Однако, при всей художественной полноте этого “портрета вещи”, состав его все же не однороден: кроме живописной и психологической точности в описание входит по меньшей мере еще одно творческое слагаемое. Тот свободный — внимающий слабостям человека — гончаровский юмор, которым, к слову, отличен не только этот “портрет”, но и вся плотная материя романа в целом. Но юмор тоже, в свою очередь, сложный — заключенный в самом мелодически благодушном звучании несобственно-прямой речи и ярко описывающий с ее помощью многие достоинства халата. То есть речи, совмещающей в себе не только “избирательное сродство” Обломова с одной из своих вещей, но и отношение самого автора как к халату, так и, одновременно, к Илье Ильичу, избирательно и пристрастно к халату относящемуся.

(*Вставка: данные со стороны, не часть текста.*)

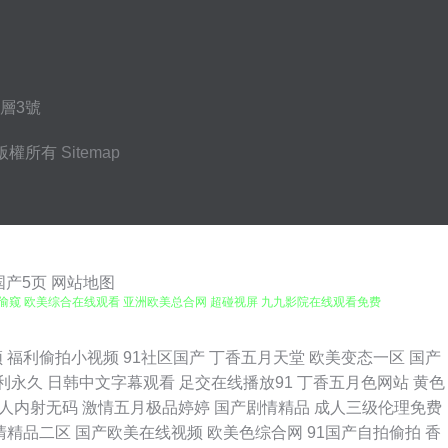
層3號
版權所有
Sitemap
国产5页
网站地图
产偷窥 欧美综合在线观看 亚洲欧美总合网 超碰视屏 九九影院在线观看免费
试看 欧美乱妇高清在线播放 在线天堂资源亚洲 韩日色网址 色五月婷婷基地
频
福利偷拍小视频
91社区国产
丁香五月天堂
欧美变态一区
国产
利永久
日韩中文字幕观看
足交在线播放91
丁香五月色网站
黄色
线人人车操人人看视频 国产suv 蜜桃视频下载污 天堂中文在线资源 51
人内射无码
激情五月极品婷婷
国产剧情精品
成人三级伦理免费
清精品二区
国产欧美在线视频
欧美色综合网
91国产自拍偷拍
香
社区在线 日韩色综合网 在线观看国产精品三级 福利AV在线电影 欧美性爱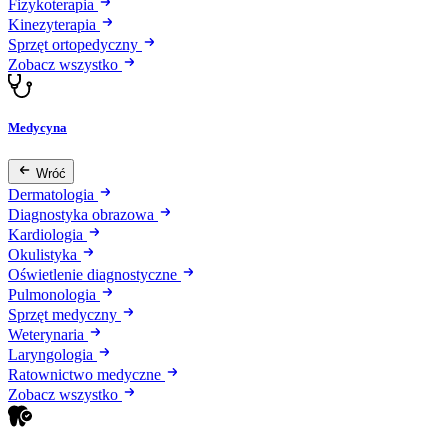
Fizykoterapia
Kinezyterapia
Sprzęt ortopedyczny
Zobacz wszystko
Medycyna
Wróć
Dermatologia
Diagnostyka obrazowa
Kardiologia
Okulistyka
Oświetlenie diagnostyczne
Pulmonologia
Sprzęt medyczny
Weterynaria
Laryngologia
Ratownictwo medyczne
Zobacz wszystko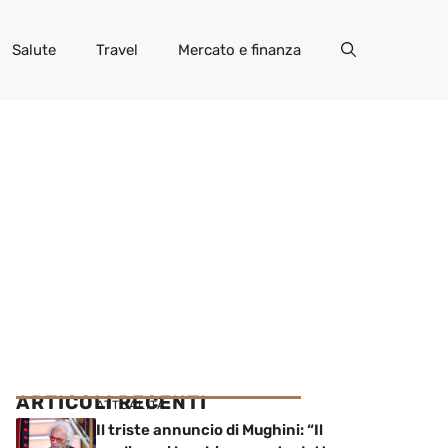
Salute
Travel
Mercato e finanza
ARTICOLI RECENTI
ATTUALITÀ
Il triste annuncio di Mughini: “Il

Но такой психологически сложный — хотя по глубине и подлинности сочувствующего юмора бесспорно цельный — взгляд писателя на упрямое пристрастие Ильи Ильича к “жизни в халате” вовсе не разделяется персонажами романа. Не столько даже не разделяется, сколько требовательно оспаривается, а то и прямо опровергается. Все заодно и каждый на свой манер над этим пристрастием насмешничают, мягко (подобно Ольге) за него Обломову пеняют, глумливо (вроде Тарантьева) его вышучивают или даже (как Штольц) со всей нетерпимостью взыскательного дружества нещадно бранят. Бранят, зачастую не ведая, что “жизнь в халате” — это знак одного из основных образов его мира. Того особенного, несуматошного мира, важнейшими возможностями которого являются свобода, покой и философское доверие к себе.